207. Brown & Williamsons Project "Ariel" used a heating, as opposed to burning, system. Its Project "Janus" was intended to identify hazardous components of cigarette smoke so they could be removed.
208. Jeffrey Wigand, a former vice president for research and development for Brown & Williamson, has stated that he was instructed by the company president to abandon all efforts to develop a safer product. He has testified that he was told, generally, "That there can be no research on a safer cigarette. Any research on a safer cigarette would clearly expose every other product as being unsafe and, therefore, present a liability issue in terms of any type of litigation."
209. Brown & Williamson also conducted research on tobacco substitutes or analogues. These substitutes were sought as a means to duplicate some of the effects of nicotine without toxic or harmful effects.

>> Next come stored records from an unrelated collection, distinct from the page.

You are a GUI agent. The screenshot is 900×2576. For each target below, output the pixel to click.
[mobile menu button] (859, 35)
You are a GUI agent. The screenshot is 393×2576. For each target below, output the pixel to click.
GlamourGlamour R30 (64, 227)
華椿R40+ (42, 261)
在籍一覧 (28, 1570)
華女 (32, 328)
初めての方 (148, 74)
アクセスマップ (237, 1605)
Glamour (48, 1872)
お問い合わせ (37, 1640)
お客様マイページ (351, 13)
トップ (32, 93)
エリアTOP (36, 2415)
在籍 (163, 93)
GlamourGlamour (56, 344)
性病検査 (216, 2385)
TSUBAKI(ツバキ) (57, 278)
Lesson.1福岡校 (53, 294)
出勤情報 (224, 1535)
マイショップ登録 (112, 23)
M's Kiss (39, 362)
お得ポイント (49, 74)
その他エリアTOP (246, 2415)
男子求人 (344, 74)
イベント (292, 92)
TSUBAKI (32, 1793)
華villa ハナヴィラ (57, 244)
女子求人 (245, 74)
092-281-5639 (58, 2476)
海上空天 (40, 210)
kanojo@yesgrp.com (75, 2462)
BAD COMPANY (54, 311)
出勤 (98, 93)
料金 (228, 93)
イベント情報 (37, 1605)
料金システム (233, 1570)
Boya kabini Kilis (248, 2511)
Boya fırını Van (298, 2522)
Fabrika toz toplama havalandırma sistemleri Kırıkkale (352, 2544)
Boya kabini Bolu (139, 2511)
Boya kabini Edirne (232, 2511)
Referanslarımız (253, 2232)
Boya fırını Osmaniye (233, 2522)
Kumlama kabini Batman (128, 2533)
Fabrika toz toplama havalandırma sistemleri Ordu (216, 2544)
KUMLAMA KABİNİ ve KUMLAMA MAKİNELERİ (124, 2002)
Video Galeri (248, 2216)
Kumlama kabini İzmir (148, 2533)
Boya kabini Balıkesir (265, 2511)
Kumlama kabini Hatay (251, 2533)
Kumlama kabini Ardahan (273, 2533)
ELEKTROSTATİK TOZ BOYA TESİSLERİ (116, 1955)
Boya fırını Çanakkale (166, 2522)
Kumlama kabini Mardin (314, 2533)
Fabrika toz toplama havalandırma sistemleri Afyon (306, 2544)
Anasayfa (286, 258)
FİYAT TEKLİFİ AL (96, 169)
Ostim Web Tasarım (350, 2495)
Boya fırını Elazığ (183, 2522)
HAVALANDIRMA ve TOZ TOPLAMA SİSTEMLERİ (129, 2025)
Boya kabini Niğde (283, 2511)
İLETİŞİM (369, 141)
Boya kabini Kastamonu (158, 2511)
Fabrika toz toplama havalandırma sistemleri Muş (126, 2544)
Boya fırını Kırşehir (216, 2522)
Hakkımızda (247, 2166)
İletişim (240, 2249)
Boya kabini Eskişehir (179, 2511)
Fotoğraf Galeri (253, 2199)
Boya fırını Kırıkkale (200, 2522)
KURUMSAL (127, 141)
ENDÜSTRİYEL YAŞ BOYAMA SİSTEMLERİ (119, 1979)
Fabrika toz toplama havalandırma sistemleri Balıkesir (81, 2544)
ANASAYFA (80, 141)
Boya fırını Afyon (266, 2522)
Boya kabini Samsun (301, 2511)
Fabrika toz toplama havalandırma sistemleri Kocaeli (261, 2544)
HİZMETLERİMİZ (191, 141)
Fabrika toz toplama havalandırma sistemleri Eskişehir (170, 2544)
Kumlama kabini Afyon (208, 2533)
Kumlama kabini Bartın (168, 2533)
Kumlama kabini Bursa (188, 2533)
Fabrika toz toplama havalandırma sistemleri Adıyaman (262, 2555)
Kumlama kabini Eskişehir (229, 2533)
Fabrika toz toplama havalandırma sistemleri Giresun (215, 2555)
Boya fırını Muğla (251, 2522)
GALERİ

210. For example, Brown & Williamsons parent B.A.T. developed "Batflake," a tobacco substitute. Laboratory tests showed that use of "Batflake" reduced a number of the harmful effects of smoking in direct proportion to the amount used in a cigarette. So far as is known, none of the substitute products was ever marketed in the United States.
211. In 1980, B.A.T. and Brown & Williamson abandoned the "safer" product search: "Dangerous area [research into irritation and smoke inhalation]. Please do not publish or circulate. No more work is needed on biological side." (Emphasis added.)
212. Despite increasing market demand, such innovative products were not marketed by B.A.T. and Brown & Williamson because of the agreement not to compete; i.e. to restrict output of alternative or safer products.
213. According to Brown & Williamson internal documents, no other member of the conspiracy broke ranks by competitively marketing products with improved biological performance despite individual competitive reasons for marketing such product. One such document states "Within B & W, we have rarely attempted to develop new products specifically designed to deliver low CO [carbon monoxide], except perhaps a prototype of FACT that was kept ready on a turn-key basis in the event of a marketing need for such product. This was done through a combination of filter ventilation, cigarette paper permeability, and appropriate cigarette paper additive. Needless to say, such need did not arise." (Emphasis added.)
214. Philip Morris also explored research to develop cigarettes that were "safer" or, in the words of one memorandum to the board of directors, had "superior physiological performance." This memorandum noted competitive pressures to produce "less harmful" cigarettes. However, the memorandum was careful to state that, "[o]ur philosophy is not to start a war, but if war comes, we aim to fight well and to win."
215. Philip Morris never broadly marketed such a safer cigarette. Its documents recognize the strong market demand and state that "after much discussion we decided not to tell the physiological story which might have appealed to a health conscious segment of the market. The product as test marketed didnt have good taste and consequently was unacceptable to the public ignorant of its physiological superiority." (Emphasis added.)
216. Subsequently, taste was improved, and Philip Morris attempted to promote the product. However, "The imposition of FTC rules and the industry advertising code took the starch out of the program . . . ." (Emphasis added.)
217. Reynolds also developed an alternative product that had reduced physiological consequences. Except for a brief test in several cities, Reynolds did not market its safer product, "Premier," because of the agreement to not market such products.
218. In furtherance of their illegal combination and conspiracy, defendants collectively denied that a "safer" cigarette could be produced.